そう言いかけたとき、アルティリエは急に口元を片手で押さえて「ごほっごほ!」と咳き込んだ。


 ロズウェルは咄嗟にアルティリエの背中をさする。


「靄による毒のせいか」


「私が治療するわ」


「その必要はありません。お兄さまのお茶のおかげで症状が少し軽減されましたから」


 アルティリエはユーリの手を掴んでやんわり止めた。


 確かにこれ以上、魔力を消費するわけにはいかない。だが、いまのままでは戦えない。


「せめて僕にもう少し魔力量があれば、三対一でやり合えたのかもしれないのに……‼」


 ロズウェルが歯ぎしりをすると、ユーリがぽんっと手を叩く。


「それ、ウィオラケムの魔剣があれば解決できるかも。魔剣には魔力をため込む力があるから」


 するとアルティリエが困惑した顔で小首を傾げる。


「あの、ユーリはなぜウィオラケムの魔剣のことを知っているのですか……?」


「あー……まあロズウェルの妹さんだからいっか! アルティリエ、あのね」


 ユーリは彼女に自分の正体を簡潔に話す。ロズウェルは傍らでハラハラとしながら様子をうかがう。


「私はジェイドと敵対する立場にある。だけどいまだけは協力してくれないかしら」


「僕からも頼む」


 二人で勢いよく頭を下げると、アルティリエはため息をついたあと「わかりました」と告げる。


「いまは全員で生き残ることだけを考えましょう」


 アルティリエはユーリに向けて、手を指し出す。ユーリは花がほころぶような笑みを浮かべてから両手でアルティリエの手を包み込む。
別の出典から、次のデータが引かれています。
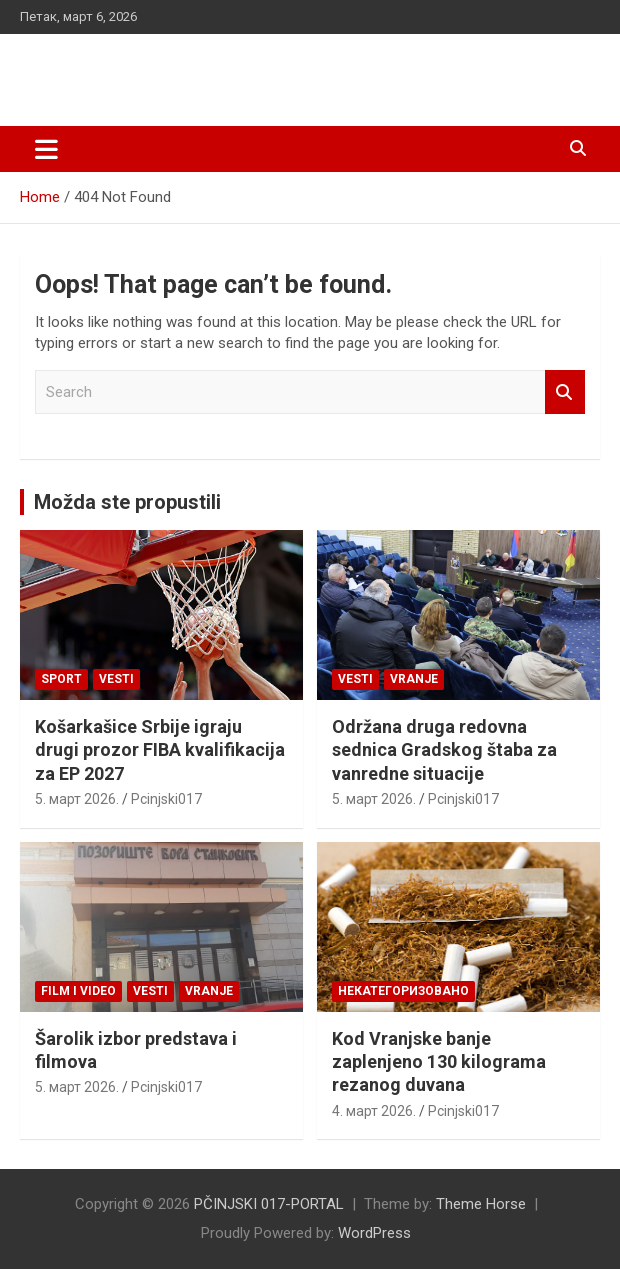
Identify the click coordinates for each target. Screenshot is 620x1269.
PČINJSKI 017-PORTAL (175, 69)
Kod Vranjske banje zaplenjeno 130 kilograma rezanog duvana (439, 1062)
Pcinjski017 (166, 799)
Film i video (78, 991)
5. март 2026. (77, 799)
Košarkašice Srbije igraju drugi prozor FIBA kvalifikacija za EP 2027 (160, 750)
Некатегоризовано (403, 991)
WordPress (374, 1233)
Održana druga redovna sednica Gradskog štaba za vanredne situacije (444, 750)
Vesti (116, 679)
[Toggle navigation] (46, 149)
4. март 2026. (374, 1111)
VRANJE (414, 679)
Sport (61, 679)
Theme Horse (481, 1204)
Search (565, 392)
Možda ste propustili (127, 502)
 ロズウェルはそれを涙ぐましく見守っていると、ユーリに名前を呼ばれる。


「ロズウェル、ウィオラケムの魔剣はあなたに託すわ」


「え?」


 言葉の意味が理解できずに身を硬直させてから、我に返って片手を横に振る。


「いやいやいや、受け取れない‼」


「この場で剣を扱えるのは私とロズウェルだけ。それに……ウィオラケムの魔剣を私自身が使うことはできないの」


「どういうことだ?」


 ロズウェルが問うと、ユーリは目を泳がせながら告げる。


「えーと……私が信頼する者に託して初めて真価を発揮するの」


 その言い方は本当に正しい情報なのか。怪しい。


「ユーリ?」


「お願い信じて!」


 彼女は顔を真っ赤にさせて声を振り絞る。そこまで言われれば、彼女の言葉を信じるしかない。


「本当に僕が使っていいんだな」


「ロズウェルじゃないと嫌なの」


「わかった。託された!」


 こうして、人間の魔物に対抗するために、まずは魔剣の回収をすることになった。




◇◆◇

「ウィオラケムの魔剣はやはり宝物庫にあるのか?」


 前回『ヒスイの迷宮』に訪れたときに、最深部で宝物庫らしき厳重な扉の破片を見つけていた。


 するとユーリが神妙な顔つきで口を開く。


「たぶん、そこではない。私の予想が正しければ――子ども部屋だと思う」


「子ども部屋って……先ほどのピンク色の壁紙の部屋?」


「ええ。あそこはおそらく私の部屋だわ。青空の天井をいつも見つめていた記憶がおぼろげに残っているから」


 周囲に注意しながら子ども部屋を訪れると、各自で手分けして隠し扉がないか探す。


(ついに魔剣を使うときが来たのか)


 ロズウェルはふと、腰のベルトに固定している質素な剣の鞘を撫でる。


 こいつのおかげでここまでくることができた。心の中で感謝を告げていると、アルティリエが近づいてきた。


「お兄さま、魔剣を託される意味を本当にわかっています?」


「僕を信頼しているからだろう?」


「…………はあ」


 彼女は頭が痛いとばかりに額に手を添える。


「二人とも! こっちに来て!」


 そのときユーリに呼ばれた。手招きをされて駆けつけると、ベッド裏に仕掛けがあり、もうひとつの部屋が現れた。


 ロズウェルたちはその部屋に踏み入れ、息を呑む。


「フランベルジュだ」


 炎を模倣した、波打つ刃が特徴的な両手剣が、台座に上に置かれていた。刀身は真っ黒に染まっていて、紫色の鍔がよく映える。


(カッコいい……‼)


 非常時でなければ飛び跳ねながら観察したいところだが、同時にフランベルジュを使いこなせるかという心配になって胸がドキドキとしてきた。


「これが……お父さまとお母さまが私に残してくれた剣」


 ユーリは台座の前に膝をつくと、涙ぐみながらフランベルジュを撫でる。


 しばらくして、意を決したように立ち上がる。


「ロズウェル、私の隣に立ってロズウェルの剣を引き抜いて」


「? わかった」


 言われた通りに肩を並べて質素な剣を引き抜くと、彼女は左手をウィオラケムの魔剣にかざし、右手を質素な剣にかざして呪文を唱える。


《ユーリ・ウィオラケム・ネフリティスの名において命ずる。ウィオラケムの魔剣よ、眠りから目覚めよ。そしてかの者の力となり、再び歴史に名を刻め》


 すると、フランベルジュにヒビが入る。


「……え? ええ⁉」


 ロズウェルは勢いよく飛び出して片手でフランベルジュを支えようとする。しかし触れた瞬間、ボロッと砂のように崩れた。


「魔剣が崩れた……魔剣が崩れた⁉」


 片手から砂がさらさらと流れ落ち、フランベルジュは跡形もなく消えてしまった。